Hey Stoney, no harm, no foul. I was using humor as I tend to do. 

Be interesting to see where it goes...


----------



## Aaron Homburg (Sep 23, 2005)

*I believe everyone's definition of superstar is different. My daughters love their chi's and they feel they are superstars, me I wouldn't give you a plug nickel for them, but they love them! I would define a superstar as one who is very consistent and always there at the end. 

Aaron*


----------



## stoney (Apr 6, 2004)

1tulip said:


> Super-stardom is in the eye of the beholder and all of our dogs are super to us. But for those who have developed (or watched the development of) a number of dogs, when did the really exceptional ones begin to emerge? Of the dogs we now think of as super-stars... did they show early potential, or did they just keep getting stronger and stronger?

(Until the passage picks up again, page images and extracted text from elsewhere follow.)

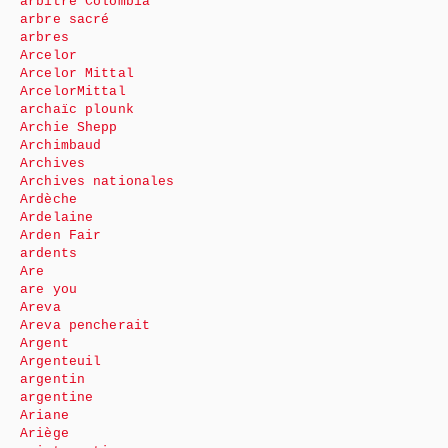
arbitre Colombia
arbre sacré
arbres
Arcelor
Arcelor Mittal
ArcelorMittal
archaïc plounk
Archie Shepp
Archimbaud
Archives
Archives nationales
Ardèche
Ardelaine
Arden Fair
ardents
Are
are you
Areva
Areva pencherait
Argent
Argenteuil
argentin
argentine
Ariane
Ariège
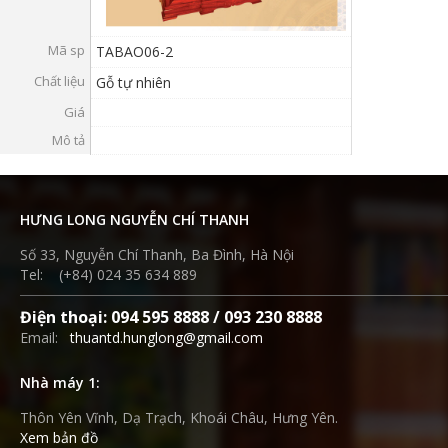
VỤ
Mã sp
TABAO06-2
TIN
Chất liệu
Gỗ tự nhiên
TỨC
Giá
HỆ
Mô tả
THỐNG
CỬA
HƯNG LONG NGUYỄN CHÍ THANH
HÀNG
TRỢ
Số 33, Nguyễn Chí Thanh, Ba Đình, Hà Nội
Tel: (+84) 024 35 634 889
GIÚP
Điện thoại: 094 595 8888 / 093 230 8888
LIÊN
Email:
thuantd.hunglong@gmail.com
HỆ
Nhà máy 1:
GIỎ
HÀNG
Thôn Yên Vĩnh, Dạ Trạch, Khoái Châu, Hưng Yên.
Xem bản đồ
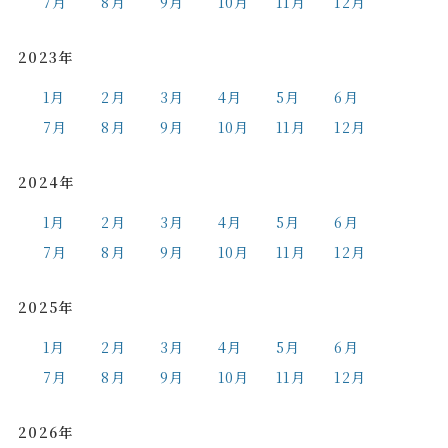
7月
8月
9月
10月
11月
12月
2023年
1月
2月
3月
4月
5月
6月
7月
8月
9月
10月
11月
12月
2024年
1月
2月
3月
4月
5月
6月
7月
8月
9月
10月
11月
12月
2025年
1月
2月
3月
4月
5月
6月
7月
8月
9月
10月
11月
12月
2026年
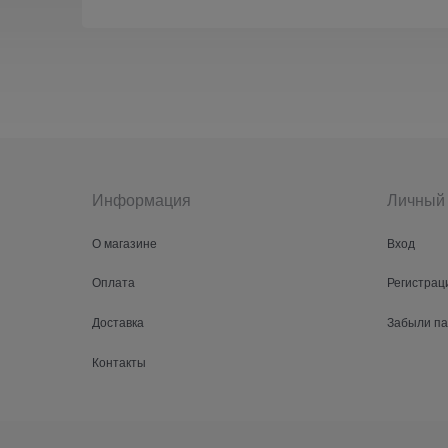
Информация
Личный 
О магазине
Вход
Оплата
Регистрац
Доставка
Забыли п
Контакты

Aaron your definition is very clearly not the definition that the OP had in mind and is irrelevant to this thread


----------



## Criquetpas (Sep 14, 2004)

There are so many things that factor in , many folks that haven't judged all-age stakes in significant numbers judging dog after dog , many whom are great it is hard to describe. If you haven't played in the arena at a high level, FC/AFC , National level, same with hunt tests, it is hard to explain. Some simple examples are a dog with perhaps 170 all-age points, qualified for more then a few Nationals, but, never got past the fifth or sixth series at the National level. Other dogs not nearly that pointed have become NFC's . Which one is the superstar? National Derby champions who "barely" became titled dogs with the bare minimum points number. Dogs that were run by amateurs who won several opens and made a FC/AFC with the two open wins, but, never qualified at the National level. Dogs that have up to 30 starts a year vrs dogs that have 10 that qualify for a National every year. Young dogs that have won and placed in the Amateur or Open while still a derby dog, but, don't go on to do superstar things. Dogs that are double header winners, (in my opinion harder to do then finish a National) who never had derby point And were run in hunt tests with a MH after their name before a FC/AFC was in front of their name. Dogs that are purchased, have the best training known to retrieverdom that perhaps never run the dog , how did the dog get to that level? Dogs that are buried because of a lack of money, even though there is greatness there and never campaigned at the level that they should. I have had experience with some of the above and others on this Board have a ton of experience with all of it, now Stoney what was the question?


----------



## .44 magnum (Feb 20, 2014)

When people ask you when you are going to breed him or her.... they want one just like him..


----------



## Criquetpas (Sep 14, 2004)

To the OP a fair question would be to do a PM or ask, Bill, Ted, Randy, Ed, and others what they first noticed with their National Caliber dogs that they thought showed promise, that way no one is going to be that arrogant to proclaim their dog a superstar )I don't think (lol) . Just a thought..might get better answers. That would also be more productive in getting what you are seeking.


----------



## EdA (May 13, 2003)

Criquetpas said:


> To the OP a fair question would be to do a PM or ask, Bill, Ted, Randy, Ed, and others what they first noticed with their National Caliber dogs that they thought showed promise, that way no one is going to be that arrogant to proclaim their dog a superstar )I don't think (lol) . Just a thought..might get better answers. That would also be more productive in getting what you are seeking.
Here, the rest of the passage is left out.